Geografia wpływów i skutecznego lokowania wydatków
Forumowicz ~mieszko~ zamieścił na forum Echa Dnia link do zestawienia "geograficznego" wydatków forsowanych przez Radnych w tym roku (nie zamieszczam bezpośredniego linku bo nie wiem jak długo będzie działać). Szala przechyla się wyraźnie w stronę rejonów kilku najbardziej wpływowych radnych. Polityka spójności?
Dziękując ~mieszkowi~ za wysiłek, pozostaje mi prosić o "zaparkowanie" tego zestawienia na jakimś niegasnącym linku. Bardzo chętnie dam odnośnik. Bo to pouczające zestawienie.

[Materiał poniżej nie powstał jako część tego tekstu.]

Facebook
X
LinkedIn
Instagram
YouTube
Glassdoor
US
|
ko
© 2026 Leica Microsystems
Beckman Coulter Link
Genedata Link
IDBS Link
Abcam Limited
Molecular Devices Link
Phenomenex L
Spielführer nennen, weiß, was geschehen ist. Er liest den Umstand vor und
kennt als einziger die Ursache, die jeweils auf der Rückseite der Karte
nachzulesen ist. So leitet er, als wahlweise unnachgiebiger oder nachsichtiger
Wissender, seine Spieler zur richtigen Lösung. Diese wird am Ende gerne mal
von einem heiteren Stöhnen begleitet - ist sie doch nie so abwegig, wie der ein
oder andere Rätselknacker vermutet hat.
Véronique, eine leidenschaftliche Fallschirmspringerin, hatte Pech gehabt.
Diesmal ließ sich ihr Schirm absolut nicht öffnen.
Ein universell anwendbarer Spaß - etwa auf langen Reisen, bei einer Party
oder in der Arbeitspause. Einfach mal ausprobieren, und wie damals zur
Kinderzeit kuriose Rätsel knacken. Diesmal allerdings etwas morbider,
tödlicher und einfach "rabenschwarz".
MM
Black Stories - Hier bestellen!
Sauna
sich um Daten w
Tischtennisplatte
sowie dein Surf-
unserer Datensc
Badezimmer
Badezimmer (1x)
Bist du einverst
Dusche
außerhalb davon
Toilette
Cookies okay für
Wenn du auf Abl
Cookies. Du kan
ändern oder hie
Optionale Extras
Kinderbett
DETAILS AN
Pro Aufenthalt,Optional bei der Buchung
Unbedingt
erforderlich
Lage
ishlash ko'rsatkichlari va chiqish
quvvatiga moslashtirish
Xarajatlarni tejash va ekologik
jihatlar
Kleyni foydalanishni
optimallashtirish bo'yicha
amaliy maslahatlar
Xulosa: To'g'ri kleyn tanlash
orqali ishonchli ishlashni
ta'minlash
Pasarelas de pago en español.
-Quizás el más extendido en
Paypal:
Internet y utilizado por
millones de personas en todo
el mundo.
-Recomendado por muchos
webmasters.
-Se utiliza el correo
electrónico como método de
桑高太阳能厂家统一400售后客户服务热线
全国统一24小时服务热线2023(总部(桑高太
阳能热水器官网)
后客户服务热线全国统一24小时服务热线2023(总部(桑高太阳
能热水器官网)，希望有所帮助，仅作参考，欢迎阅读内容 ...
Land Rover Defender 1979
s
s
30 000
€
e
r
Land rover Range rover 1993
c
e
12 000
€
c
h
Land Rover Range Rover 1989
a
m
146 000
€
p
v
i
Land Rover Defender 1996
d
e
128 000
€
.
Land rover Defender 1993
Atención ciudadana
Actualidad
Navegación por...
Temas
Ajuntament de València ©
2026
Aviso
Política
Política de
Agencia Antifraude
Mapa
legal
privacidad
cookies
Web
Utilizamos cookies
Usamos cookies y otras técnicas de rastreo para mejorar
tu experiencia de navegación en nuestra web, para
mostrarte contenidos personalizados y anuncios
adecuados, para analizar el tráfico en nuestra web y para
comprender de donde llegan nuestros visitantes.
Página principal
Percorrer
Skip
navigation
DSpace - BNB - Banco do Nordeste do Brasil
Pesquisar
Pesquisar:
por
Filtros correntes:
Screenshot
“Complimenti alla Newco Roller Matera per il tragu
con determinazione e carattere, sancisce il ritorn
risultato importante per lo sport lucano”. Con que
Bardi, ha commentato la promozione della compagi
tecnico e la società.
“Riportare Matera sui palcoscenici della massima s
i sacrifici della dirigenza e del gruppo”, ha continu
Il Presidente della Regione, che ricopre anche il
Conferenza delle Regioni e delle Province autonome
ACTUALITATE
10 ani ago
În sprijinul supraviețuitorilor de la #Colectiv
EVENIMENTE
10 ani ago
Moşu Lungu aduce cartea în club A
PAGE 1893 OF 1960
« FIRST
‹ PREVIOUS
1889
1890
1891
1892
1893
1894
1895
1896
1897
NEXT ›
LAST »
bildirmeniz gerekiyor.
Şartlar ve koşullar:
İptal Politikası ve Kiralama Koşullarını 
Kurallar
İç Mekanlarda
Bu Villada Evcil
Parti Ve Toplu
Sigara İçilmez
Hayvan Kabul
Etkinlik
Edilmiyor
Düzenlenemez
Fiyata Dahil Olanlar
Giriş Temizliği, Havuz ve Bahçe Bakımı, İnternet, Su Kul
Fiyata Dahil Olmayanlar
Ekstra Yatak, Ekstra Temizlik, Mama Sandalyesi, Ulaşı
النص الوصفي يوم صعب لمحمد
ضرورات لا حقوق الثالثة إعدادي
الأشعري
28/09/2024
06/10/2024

Czy już zawsze będzie tak wiele pytań?
Jest dużo działań władców gminnych Zagnańska, które wywołują pytania o ich sensowność. Ale tym jedynym, głównym, jest pytanie, czy od naszych wybrańców powinniśmy wymagać jednorodnej wizji, podejścia pełnego rozsądku, planowania na dłużej niż trzy lata i traktowania mieszkańców poważnie? Czy to za dużo?
Czy zawsze władza powinna obchodzić się ze swoimi wyborcami jak z idiotami o pamięci sięgającej nie dalej niż trzy lata wstecz?